The unit circle is a crucial tool in trigonometry, representing angles and trigonometric functions geometrically. It's a circle with a radius of 1 centered at the origin of a coordinate plane.

• Every point on the unit circle can be described as \((\cos(\theta), \sin(\theta))\), where \(\theta\) is the angle formed with the positive x-axis.

This circle provides a visual representation of angles and helps understand why certain angles share the same sine and cosine values. Any angle measured in degrees or radians "travels" around the circle. Since the circle's circumference is \(2\pi\), named after a complete rotation, every angle can be related back to an angle between \(0^{\circ}\) and \(360^{\circ}\) or between \(0\) and \(2\pi\) radians. This relationship helps identify co-terminal angles and justifies why their trigonometric values are the same.

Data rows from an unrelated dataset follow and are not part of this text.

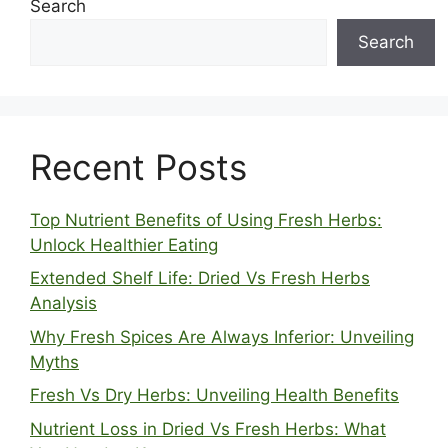
Search
Search
Recent Posts
Top Nutrient Benefits of Using Fresh Herbs:
Unlock Healthier Eating
Extended Shelf Life: Dried Vs Fresh Herbs
Analysis
Why Fresh Spices Are Always Inferior: Unveiling
Myths
Fresh Vs Dry Herbs: Unveiling Health Benefits
Nutrient Loss in Dried Vs Fresh Herbs: What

Co-terminal angles are angles that share the same terminal side when plotted in standard position on the unit circle. Despite having different measures, co-terminal angles "end" at the same point after full rotations or combinations of full and partial rotations.

• To find a co-terminal angle, you can add or subtract \(360^{\circ}\) from an angle's measure.

For example, \( -320^{\circ} \), \( 40^{\circ} \), and \( 400^{\circ} \) are co-terminal angles because they all ultimately "point" in the same direction when considered in a unit circle configuration. As such, these angles will have identical trigonometric values, such as cosine, signifying geometric equivalence on the circle.

Angle measurement is foundational in trigonometry, as it determines how we interpret the movement around a circle. Angles can be measured in degrees or radians and affect the calculation and understanding of trigonometric functions.

• Degrees are based on dividing a full circle, \(360^{\circ}\), into equal parts.
• Radians are another measurement, where a full circle is \(2\pi\) radians.

Understanding the conversion between these units is crucial for many trigonometric applications. When solving problems, recognizing these measurements helps apply concepts like co-terminal angles. For instance, by understanding 400 degrees as \(40^{\circ} + 360^{\circ}\), it becomes clear why this angle can share the same trigonometric values with 40 degrees, due to completing a full circle.